There is a long way to go till germ-line gene therapy can be offered readily to the masses. The future of this subject matter, both as a study and as a hands-on medical and biotechnological application, is fascinating and possibly fruitful.
Aiken, John. “Gene Therapy.” Oak Ridge National Laboratory. N.p., n.d. Web. 4 Jan. 2012. <http://www.ornl.gov/sci/techresources /Human_Genome/medicine/genetherapy.shtml>
Arnold, Paul. “Pros and Cons of Genetic Engineering in Humans.” Bright Hub. N.p., n.d. Web. 4 Dec. 2011. <http://www.brighthub.com/science/genetics/articles/22210.aspx>
Dixon, Patrick. “New Medicine for Designer People.” Global Change. Web. 6 Jan. 2012. <http://www.globalchange.com/medicine2.htm>
Kahn, Jeffrey. “Ethics Matters” (Column). Center for Bioethics, University of Minnesota: CNN Interactive. Danbury: Grolier, 1999. Print.
Stock, Gregory, and Sheryl Stolberg. “Topic 12: Is Germline Gene Therapy An Ethical Way To Reduce Disease?” Pro/Con Volume 17: New Science. Danbury, Connecticut: Grolier, Scholastic Library Publishing, 2004. 152-163. Print.
Watson, James D., and Andrew Berry. DNA: the secret of life.

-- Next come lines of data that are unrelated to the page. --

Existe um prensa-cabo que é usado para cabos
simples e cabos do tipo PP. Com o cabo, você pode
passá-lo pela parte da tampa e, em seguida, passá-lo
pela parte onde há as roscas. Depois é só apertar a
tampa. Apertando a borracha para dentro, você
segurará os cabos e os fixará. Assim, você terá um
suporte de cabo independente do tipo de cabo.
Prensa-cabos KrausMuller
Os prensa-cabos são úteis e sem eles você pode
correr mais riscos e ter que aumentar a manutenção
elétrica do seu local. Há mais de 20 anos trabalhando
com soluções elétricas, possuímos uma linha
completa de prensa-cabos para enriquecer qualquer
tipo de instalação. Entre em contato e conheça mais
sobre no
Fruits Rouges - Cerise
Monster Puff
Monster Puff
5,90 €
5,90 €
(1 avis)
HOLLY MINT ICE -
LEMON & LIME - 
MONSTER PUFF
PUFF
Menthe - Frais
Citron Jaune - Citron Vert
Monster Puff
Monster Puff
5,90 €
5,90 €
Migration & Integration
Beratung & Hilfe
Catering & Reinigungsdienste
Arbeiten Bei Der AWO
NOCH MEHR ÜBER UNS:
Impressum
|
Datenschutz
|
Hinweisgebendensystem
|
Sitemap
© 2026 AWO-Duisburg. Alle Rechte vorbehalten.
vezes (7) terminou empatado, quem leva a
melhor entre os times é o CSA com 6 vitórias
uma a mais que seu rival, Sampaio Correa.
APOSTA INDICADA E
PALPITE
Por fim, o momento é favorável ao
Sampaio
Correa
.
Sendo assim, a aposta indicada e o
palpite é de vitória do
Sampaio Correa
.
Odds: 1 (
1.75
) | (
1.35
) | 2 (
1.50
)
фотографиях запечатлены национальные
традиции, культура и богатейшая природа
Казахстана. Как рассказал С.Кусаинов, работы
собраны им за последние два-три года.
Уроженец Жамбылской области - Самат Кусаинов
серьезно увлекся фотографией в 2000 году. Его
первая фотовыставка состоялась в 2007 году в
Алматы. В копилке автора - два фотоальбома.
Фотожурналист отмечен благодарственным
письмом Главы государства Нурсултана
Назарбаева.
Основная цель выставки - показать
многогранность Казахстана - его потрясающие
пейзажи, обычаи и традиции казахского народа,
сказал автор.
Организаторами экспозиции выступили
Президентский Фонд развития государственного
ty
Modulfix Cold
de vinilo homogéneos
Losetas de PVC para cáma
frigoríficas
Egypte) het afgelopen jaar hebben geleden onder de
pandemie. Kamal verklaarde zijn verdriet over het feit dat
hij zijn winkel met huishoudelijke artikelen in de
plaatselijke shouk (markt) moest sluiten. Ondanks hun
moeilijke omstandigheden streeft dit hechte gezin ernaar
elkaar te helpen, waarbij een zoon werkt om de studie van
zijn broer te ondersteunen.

New York: Alfred A. Knopf, 2003. Print.
This article was originally written in December 2011, following which many more developments have occurred in the field of human genetics, genetic engineering, and medical biotechnology in general. Any facts or arguments are based on information available at that time, and have not been updated to reference the most recent materials, studies, and articles available as of December 2015.